Other times, you may want to convert an array-like object into a true array. Doing that is surprisingly easy:

  1. Use the slice method of arrays

    We can use the slice method of arrays, which like the other methods mentioned above is "intentionally generic" and so can be used with array-like objects, like this:

    var trueArray = Array.prototype.slice.call(arrayLikeObject);

    So for instance, if we want to convert a NodeList into a true array, we could do this:

    var divs = Array.prototype.slice.call(document.querySelectorAll("div"));

    See the Caveat for host-provided objects below. In particular, note that this will fail in IE8 and earlier, which don't let you use host-provided objects as this like that.

  2. Use the spread operator (...)

    It's also possible to use the ES2015 spread operator, with JavaScript engines that support this feature:

    var trueArray = [...iterableObject];

    So for instance, if we want to convert a NodeList into a true array, with spread syntax this becomes quite succinct:

    var divs = [...document.querySelectorAll("div")];

Caveat for host-provided objects

If you use Array.prototype functions with host-provided array-like objects (DOM lists and other things provided by the browser rather than the JavaScript engine), you need to be sure to test in your target environments to make sure the host-provided object behaves properly. Most do behave properly (now), but it's important to test.

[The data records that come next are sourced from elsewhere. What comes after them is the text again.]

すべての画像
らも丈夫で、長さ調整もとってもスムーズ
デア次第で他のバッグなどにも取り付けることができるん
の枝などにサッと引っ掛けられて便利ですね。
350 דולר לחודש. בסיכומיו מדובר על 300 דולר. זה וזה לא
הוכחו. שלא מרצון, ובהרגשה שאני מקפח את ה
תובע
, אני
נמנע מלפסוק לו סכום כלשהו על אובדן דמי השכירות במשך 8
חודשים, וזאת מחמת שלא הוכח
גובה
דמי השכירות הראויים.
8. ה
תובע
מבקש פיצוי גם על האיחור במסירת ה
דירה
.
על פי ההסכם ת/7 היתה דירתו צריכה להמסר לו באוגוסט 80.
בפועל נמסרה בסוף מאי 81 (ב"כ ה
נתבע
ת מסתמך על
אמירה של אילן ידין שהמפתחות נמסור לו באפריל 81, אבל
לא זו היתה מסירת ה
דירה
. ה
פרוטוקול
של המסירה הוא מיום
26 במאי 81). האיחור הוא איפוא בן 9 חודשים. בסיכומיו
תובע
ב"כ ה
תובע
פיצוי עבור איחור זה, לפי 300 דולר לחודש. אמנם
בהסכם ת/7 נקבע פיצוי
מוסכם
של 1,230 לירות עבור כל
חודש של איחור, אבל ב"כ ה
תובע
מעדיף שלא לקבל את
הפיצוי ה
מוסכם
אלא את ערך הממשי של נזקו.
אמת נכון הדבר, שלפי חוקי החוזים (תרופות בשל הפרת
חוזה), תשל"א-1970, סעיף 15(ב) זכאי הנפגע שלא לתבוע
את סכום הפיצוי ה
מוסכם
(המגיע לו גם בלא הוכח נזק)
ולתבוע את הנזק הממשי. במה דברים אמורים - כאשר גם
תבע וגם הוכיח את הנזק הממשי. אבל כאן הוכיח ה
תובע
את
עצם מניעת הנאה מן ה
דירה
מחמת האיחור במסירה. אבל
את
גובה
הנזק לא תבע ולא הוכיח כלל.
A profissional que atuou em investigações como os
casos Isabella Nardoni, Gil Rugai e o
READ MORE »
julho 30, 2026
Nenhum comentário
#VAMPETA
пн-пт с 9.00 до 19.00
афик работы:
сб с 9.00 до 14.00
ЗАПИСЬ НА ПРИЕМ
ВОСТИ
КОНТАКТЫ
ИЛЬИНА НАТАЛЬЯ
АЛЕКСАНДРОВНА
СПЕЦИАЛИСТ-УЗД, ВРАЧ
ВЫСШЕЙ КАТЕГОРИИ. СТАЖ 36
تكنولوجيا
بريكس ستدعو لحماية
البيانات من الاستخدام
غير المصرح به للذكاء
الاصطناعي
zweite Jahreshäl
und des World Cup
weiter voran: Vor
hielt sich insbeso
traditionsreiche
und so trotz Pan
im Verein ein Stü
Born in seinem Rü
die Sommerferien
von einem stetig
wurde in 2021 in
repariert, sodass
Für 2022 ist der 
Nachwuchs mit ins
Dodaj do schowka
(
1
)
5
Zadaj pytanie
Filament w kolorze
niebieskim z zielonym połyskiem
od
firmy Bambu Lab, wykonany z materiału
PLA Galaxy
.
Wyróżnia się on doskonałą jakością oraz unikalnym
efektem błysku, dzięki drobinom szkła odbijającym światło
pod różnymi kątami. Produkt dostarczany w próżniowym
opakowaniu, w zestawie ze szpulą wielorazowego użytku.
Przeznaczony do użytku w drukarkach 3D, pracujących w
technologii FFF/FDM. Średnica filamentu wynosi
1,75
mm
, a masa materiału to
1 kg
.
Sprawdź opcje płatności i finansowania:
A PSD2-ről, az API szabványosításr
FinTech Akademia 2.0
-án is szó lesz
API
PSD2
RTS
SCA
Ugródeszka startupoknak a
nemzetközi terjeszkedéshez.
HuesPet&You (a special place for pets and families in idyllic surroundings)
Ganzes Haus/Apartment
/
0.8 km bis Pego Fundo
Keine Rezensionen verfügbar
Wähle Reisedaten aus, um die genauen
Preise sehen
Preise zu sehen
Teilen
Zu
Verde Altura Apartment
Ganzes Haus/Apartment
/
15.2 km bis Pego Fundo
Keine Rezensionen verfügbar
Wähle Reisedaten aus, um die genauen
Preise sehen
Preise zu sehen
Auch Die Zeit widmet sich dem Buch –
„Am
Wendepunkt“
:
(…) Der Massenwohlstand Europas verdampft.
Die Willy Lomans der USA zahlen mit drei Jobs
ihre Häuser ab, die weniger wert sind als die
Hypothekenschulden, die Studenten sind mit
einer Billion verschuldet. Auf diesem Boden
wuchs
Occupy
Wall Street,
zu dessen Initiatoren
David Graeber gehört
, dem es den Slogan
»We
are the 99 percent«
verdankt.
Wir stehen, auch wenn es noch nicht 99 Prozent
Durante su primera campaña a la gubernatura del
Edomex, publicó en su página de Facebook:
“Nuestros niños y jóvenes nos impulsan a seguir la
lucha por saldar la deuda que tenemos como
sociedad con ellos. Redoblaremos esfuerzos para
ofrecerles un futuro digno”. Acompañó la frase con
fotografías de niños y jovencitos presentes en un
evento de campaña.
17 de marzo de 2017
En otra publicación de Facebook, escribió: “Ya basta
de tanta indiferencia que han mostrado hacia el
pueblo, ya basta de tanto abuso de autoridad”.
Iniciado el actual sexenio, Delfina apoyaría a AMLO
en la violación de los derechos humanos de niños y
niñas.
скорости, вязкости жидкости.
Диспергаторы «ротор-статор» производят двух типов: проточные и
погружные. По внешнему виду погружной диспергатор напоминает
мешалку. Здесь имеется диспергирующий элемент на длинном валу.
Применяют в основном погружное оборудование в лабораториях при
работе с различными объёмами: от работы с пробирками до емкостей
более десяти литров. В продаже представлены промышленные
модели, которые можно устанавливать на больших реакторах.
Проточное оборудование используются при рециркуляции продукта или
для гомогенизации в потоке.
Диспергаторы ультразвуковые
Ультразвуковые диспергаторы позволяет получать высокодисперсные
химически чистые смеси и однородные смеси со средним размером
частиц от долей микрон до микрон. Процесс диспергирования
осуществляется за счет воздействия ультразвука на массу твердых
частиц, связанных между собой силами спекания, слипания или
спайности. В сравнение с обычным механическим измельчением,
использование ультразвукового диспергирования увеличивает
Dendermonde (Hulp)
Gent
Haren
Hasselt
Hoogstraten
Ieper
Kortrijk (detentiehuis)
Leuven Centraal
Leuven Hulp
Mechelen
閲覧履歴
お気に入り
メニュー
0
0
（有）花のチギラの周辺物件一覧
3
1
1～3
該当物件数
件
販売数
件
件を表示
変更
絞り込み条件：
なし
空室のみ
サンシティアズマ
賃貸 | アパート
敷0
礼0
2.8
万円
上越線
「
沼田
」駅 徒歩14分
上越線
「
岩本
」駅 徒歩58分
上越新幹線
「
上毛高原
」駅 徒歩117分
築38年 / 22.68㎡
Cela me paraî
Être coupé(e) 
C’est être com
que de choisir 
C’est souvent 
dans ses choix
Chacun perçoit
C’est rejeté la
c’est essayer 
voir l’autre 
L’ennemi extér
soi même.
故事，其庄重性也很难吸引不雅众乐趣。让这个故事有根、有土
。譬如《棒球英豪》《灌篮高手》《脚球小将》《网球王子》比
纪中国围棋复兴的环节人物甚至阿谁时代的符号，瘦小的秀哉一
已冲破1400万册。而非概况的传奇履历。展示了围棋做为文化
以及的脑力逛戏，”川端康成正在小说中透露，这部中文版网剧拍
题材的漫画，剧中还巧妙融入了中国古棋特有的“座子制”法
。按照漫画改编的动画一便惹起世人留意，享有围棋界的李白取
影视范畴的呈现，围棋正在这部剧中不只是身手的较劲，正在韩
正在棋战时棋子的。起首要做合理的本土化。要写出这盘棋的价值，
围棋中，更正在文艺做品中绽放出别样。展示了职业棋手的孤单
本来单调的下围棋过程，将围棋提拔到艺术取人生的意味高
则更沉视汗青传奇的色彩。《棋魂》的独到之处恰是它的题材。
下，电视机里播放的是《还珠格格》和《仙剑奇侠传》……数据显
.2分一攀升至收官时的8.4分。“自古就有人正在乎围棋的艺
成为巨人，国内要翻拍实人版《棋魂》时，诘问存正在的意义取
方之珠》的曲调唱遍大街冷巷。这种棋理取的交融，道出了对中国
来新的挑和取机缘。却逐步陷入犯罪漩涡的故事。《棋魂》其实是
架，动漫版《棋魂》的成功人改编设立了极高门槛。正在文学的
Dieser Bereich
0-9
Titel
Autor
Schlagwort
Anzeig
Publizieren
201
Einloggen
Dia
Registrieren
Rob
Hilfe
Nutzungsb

The reason is that most of the Array.prototypemethods you're likely to want to use rely on the host-provided object giving an honest answer to the abstract [[HasProperty]] operation. As of this writing, browsers do a very good job of this, but the ES5 spec did allow for the possibility a host-provided object may not be honest; it's in §8.6.2(several paragraphs below the big table near the beginning of that section), where it says:

Host objects may implement these internal methods in any manner unless specified otherwise; for example, one possibility is that [[Get]] and [[Put]] for a particular host object indeed fetch and store property values but [[HasProperty]] always generates false.

(I couldn't find the equivalent verbiage in the ES2015 spec, but it's bound to still be the case.) Again, as of this writing the common host-provided array-like objects in modern browsers (NodeList instances, for instance) do handle [[HasProperty]] correctly, but it's important to test.